Instructions to follow:
Find the word "revine" in the records and copy every line where it occurs.

===== Supplied entries

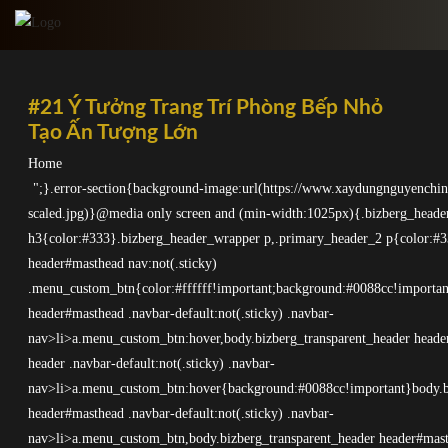
Skip
to
content
#21 Ý Tưởng Trang Trí Phòng Bếp Nhỏ
Tạo Ấn Tượng Lớn
Home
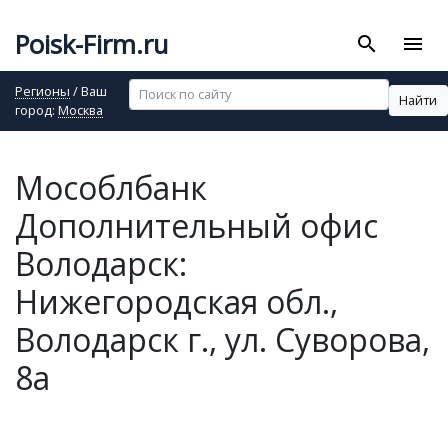
Poisk-Firm.ru
search
menu
Регионы
/ Ваш
Найти
город:
Москва
Мособлбанк
Дополнительный офис
Володарск:
Нижегородская обл.,
Володарск г., ул. Суворова,
8а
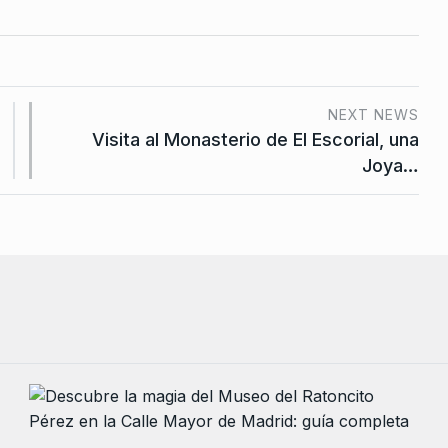
NEXT NEWS
Visita al Monasterio de El Escorial, una
Joya…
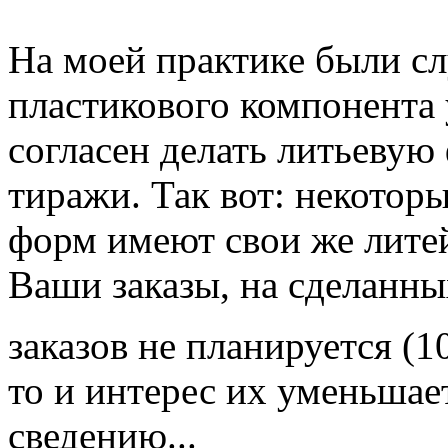
На моей практике были сл
пластикового компонента 
согласен делать литьевую
тиражи. Так вот: некотор
форм имеют свои же литей
Ваши заказы, на сделанны
заказов не планируется (1
то и интерес их уменьшает
сведению...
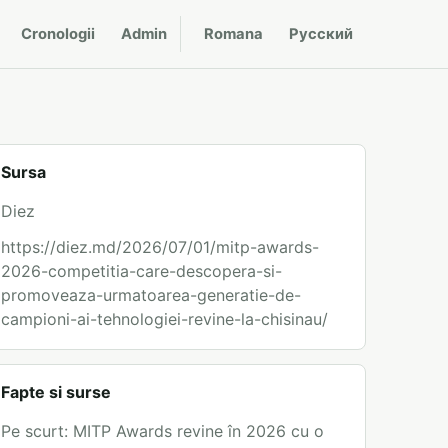
Cronologii
Admin
Romana
Русский
Sursa
Diez
https://diez.md/2026/07/01/mitp-awards-
2026-competitia-care-descopera-si-
promoveaza-urmatoarea-generatie-de-
campioni-ai-tehnologiei-revine-la-chisinau/
Fapte si surse
Pe scurt: MITP Awards revine în 2026 cu o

==========

Answer section:
campioni-ai-tehnologiei-revine-la-chisinau/
Pe scurt: MITP Awards revine în 2026 cu o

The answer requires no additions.